ROBERTO CO vs. KENG HUAN JERRY YEUNG AND EMMA YEUNG
G.R. No. 212705, 10 September 2014

FACTS:

Ruivivar bought a bottle of Greenstone from Royal Chinese Drug Store in Binondo, Manila, owned by Ling Na
Lau. However, he doubted its authenticity because it had a different smell, and the heat it produced was not as
strong as the original Greenstone he frequently used. He then informed his brother-in-law Yeung, the owner of
Greenstone Pharmaceutical. The latter went to Royal and found 7 bottles of counterfeit Greenstone on display
for sale. He was told by Pinky Lau – the store’s proprietor – that the items came from Co of KiaoAn Chinese
Drug Store. According to Pinky, Co offered the products as “Tienchi Fong Sap Oil Greenstone” (Tienchi) which
she eventually availed from him.

Sps. Yeung filed a civil complaint for trademark infringement and unfair competition before the RTC against
Ling Na Lau, her sister Pinky Lau, and Co for allegedly conspiring in the sale of counterfeit Greenstone
products to the public.

The RTC ruled in favor of Sps. Yeung. It found that the Sps. Yeung had proven by preponderance of evidence
that the Laus and Co committed unfair competition through their conspiracy to sell counterfeit Greenstone
products that resulted in confusion and deception not only to the ordinary purchaser, like Ruivivar, but also to
the public. It, however, did not find the Laus and Co liable for trademark infringement as there was no showing
that the trademark “Greenstone” was registered at the time the acts complained of occurred. CA affirmed the
RTC Decision.

ISSUE:

 WHETHER OR NOT ONLY SUIT FOR UNFAIR COMPETITION WILL PROSPER CONSIDERING
THE TRADEMARK WAS NOT REGISTERED.

HELD:

YES, the defendants cannot be liable for trademark infringement. In the case at bar, the Court defined unfair
competition as the passing off (or palming off) or attempting to pass off upon the public of the goods or
business of one person as the goods or business of another with the end and probable effect of deceiving the
public.
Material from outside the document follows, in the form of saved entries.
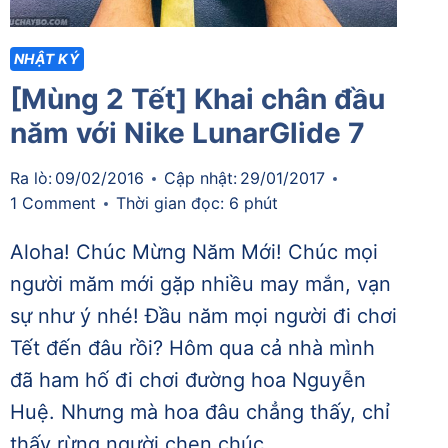
NHẬT KÝ
[Mùng 2 Tết] Khai chân đầu
năm với Nike LunarGlide 7
Ra lò:
09/02/2016
Cập nhật:
29/01/2017
1 Comment
Thời gian đọc:
6
phút
Aloha! Chúc Mừng Năm Mới! Chúc mọi
người măm mới gặp nhiều may mắn, vạn
sự như ý nhé! Đầu năm mọi người đi chơi
Tết đến đâu rồi? Hôm qua cả nhà mình
đã ham hố đi chơi đường hoa Nguyễn
Huệ. Nhưng mà hoa đâu chẳng thấy, chỉ
thấy rừng người chen chúc…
This takes place where the defendant gives his goods the general appearance of the goods of his
competitor with the intention of deceiving the public that the goods are those of his competitor.
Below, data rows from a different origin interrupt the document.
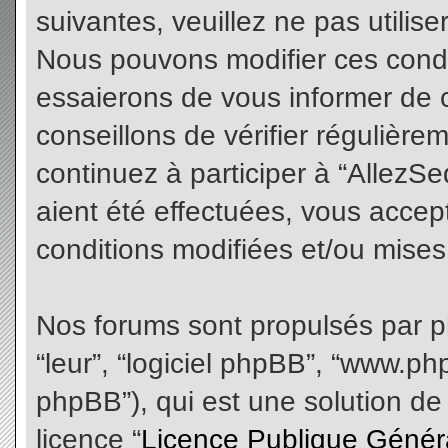
suivantes, veuillez ne pas utilis
Nous pouvons modifier ces condi
essaierons de vous informer de 
conseillons de vérifier régulièr
continuez à participer à “AllezS
aient été effectuées, vous acce
conditions modifiées et/ou mises 
Nos forums sont propulsés par php
“leur”, “logiciel phpBB”, “www.
phpBB”), qui est une solution de
licence “
Licence Publique Génér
Here, it has been established that Co conspired with the Laus in the sale/distribution of counterfeit Greenstone
products to the public, which were even packaged in bottles identical to that of the original, thereby giving rise
to the presumption of fraudulent intent.

Although liable for unfair competition, the Court deems it apt to clarify that Co was properly exculpated from the
charge of trademark infringement considering that the registration of the trademark “Greenstone”– essential as
it is in a trademark infringement case – was not proven to have existed during the time the acts complained of
were committed. In this relation, the distinctions between suits for trademark infringement and unfair
competition prove useful: (a) the former is the unauthorized use of a trademark, whereas the latter is the
passing off of one’s goods as those of another; (b) fraudulent intent is unnecessary in the former, while it is
essential in the latter; and (c) in the former, prior registration of the trademark is a pre-requisite to the action,
while it is not necessary in the latter.